今日の話は結婚の比喩から始まります。これはどうしてでしょうか、何を意味しているのでしょうか。パウロの話はイエス・キリストが現れたことによって、古いものと新しいものが対立し、律法と恵みとが対立し、罪と義とが対立し、死と生とが対立したのです。この対立の中で、私達は、古いものから新しいものへと移って行くのです。ですが、ユダヤ教の教えを信じているままで、イエス様の教えを信じる事は、それはまるで、結婚した夫がいるのに別の人と不倫をしているような感覚を持っているのです。それが当時の時代感覚で、私達の時代感覚ではないので分かりにくいのです。今で言うと不義理をしていると言う感覚です。
このこと、すなわち古いものから新しいものにうつることの、正当性を語るために、結婚に基づく法律の解釈を念頭に説得しようとしているのです。すなわち新しいものと結婚できるのは次のような場合なのです。そのケースと言うのは、結婚している夫が死んでしまったなら、新しい男の人と結婚は赦される。または、自分が死んでしまえば、その結婚は解消されるので、その後生まれ変わったなら、新しい男の人との結婚は赦される、と言う解釈の上に立って、その正当性を主張しようとしているのです。今の私達には、何と回りくどい事を言っているのだろうかと言う気もするのですが、当時の世界ではこれをきちんとしておく事が大切だったのです。

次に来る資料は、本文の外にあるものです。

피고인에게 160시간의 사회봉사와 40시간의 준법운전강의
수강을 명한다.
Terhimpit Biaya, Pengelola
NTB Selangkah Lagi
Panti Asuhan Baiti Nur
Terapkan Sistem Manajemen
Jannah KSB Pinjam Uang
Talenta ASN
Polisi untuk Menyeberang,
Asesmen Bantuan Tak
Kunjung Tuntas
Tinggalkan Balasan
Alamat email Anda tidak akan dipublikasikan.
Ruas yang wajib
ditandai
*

今の私達に例えて言えば、この世のことにいつまでも気持ちが引かれていたり、損得や自分のことばかりに気をとられながら、イエス・キリストの信仰を持つと言うのは、不倫をしているのと同じだと言っているのです。だから、不倫とならないためには、私達はこの世に対して、自分と言うものに対して死ぬことが必要だと言っているのです。それが6章で語られた、洗礼であり、洗礼によって死に、新しくされて、新しい教えと結婚するのです。それが、パウロが言おうとしていることであり、ぬるま湯的な信仰にいる私達には厳しすぎる教えなのかもしれません。ですが、当時の信仰には、これほどまでのけじめが必要だったのです。
承
それでは、聖書の言葉を読んでみましょう。まず1節です。
ロマ 7:1 それとも、兄弟たち、わたしは律法を知っている人々に話しているのですが、律法とは、人を生きている間だけ支配するものであることを知らないのですか。

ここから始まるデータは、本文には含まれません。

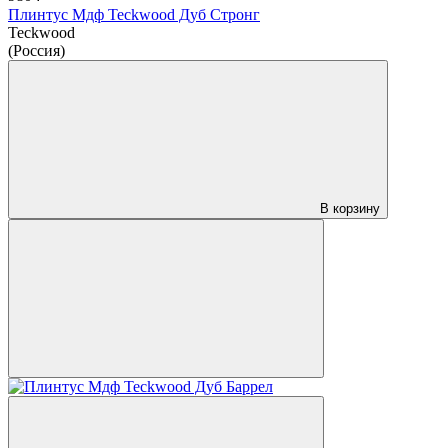
Плинтус Мдф Teckwood Дуб Стронг
Teckwood
(Россия)
В корзину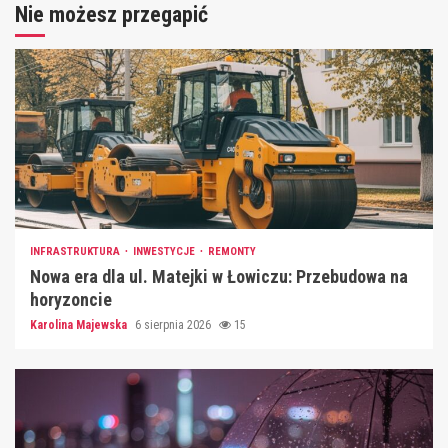
Nie możesz przegapić
INFRASTRUKTURA
INWESTYCJE
REMONTY
Nowa era dla ul. Matejki w Łowiczu: Przebudowa na
horyzoncie
Karolina Majewska
6 sierpnia 2026
15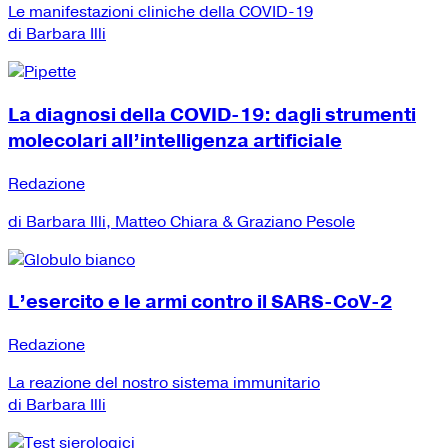
Le manifestazioni cliniche della COVID-19
di Barbara Illi
La diagnosi della COVID-19: dagli strumenti
molecolari all’intelligenza artificiale
Redazione
di Barbara Illi, Matteo Chiara & Graziano Pesole
L’esercito e le armi contro il SARS-CoV-2
Redazione
La reazione del nostro sistema immunitario
di Barbara Illi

この1節では、いきなり、「それとも知らないのですか、」と言う言葉が出てきます。前回の6章の3節でも、「それともあなたがたは知らないのですか、」と言う言葉を語っています。これはある結論に対して、別の事実を当てはめて、説得しようとするときに使う、パウロの一流の言い方です。ここでの「それとも、」がさしている結論と言うのも分かりにくいのですが、それは、6章15節からの「では、どうなのか。私達は、律法の下ではなく恵みの下にいるのだから、罪を犯してよいと言う事でしょうか。決してそうではない。」と言う言葉なのです。この言葉に対して、「それとも、律法とは、人を生きている間だけ支配するものであることを知らないのですか、」と言っているのです。こんな事も知らないで、そんな馬鹿なことを言うのですかと言っているのです。

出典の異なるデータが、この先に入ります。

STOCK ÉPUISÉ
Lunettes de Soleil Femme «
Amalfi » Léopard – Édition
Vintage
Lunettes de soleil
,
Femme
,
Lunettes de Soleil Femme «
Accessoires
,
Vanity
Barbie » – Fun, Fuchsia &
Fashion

ここでの基本的な教えは、律法は生きている間だけ支配するものである、と言う事です。そのことを言う為に、夫が死ねば律法から開放されること、他の男と一緒になっても姦通の女とはならないこと、を言っているのです。そして一般論では夫すなわち律法が死んだ場合のことを言っているのに対して、自分達のことを言う場合には、4節で「ところで、兄弟たち、あなたがたも、」と言うところで言っているように、夫すなわち律法が死んだ場合ではなく、自分が死んだ場合、すなわち律法に対して自分が死んだ場合の事を言っているので、論旨が一貫せず、混乱を招くのです。ですが、ここで大切なのは、律法は生きている間だけ支配するものであると言う事を、しっかりと捕らえておけば済むことです。信仰者が、自分を縛っていた律法に対して死んだ者となり、律法から解放されていると言う事が大切なことなのです。とにかく死んだものになれば不倫ではないのです。ですから、それほど、古いものに対して死ぬということが大切なのです。その新しい生き方は、「文字に従う古い生き方ではなく、“霊”に従う新しい生き方」なのです。
転
そして話は、不倫とか不義理の話ではなく、律法そのものが罪なのかどうかという議論に発展します。7節です。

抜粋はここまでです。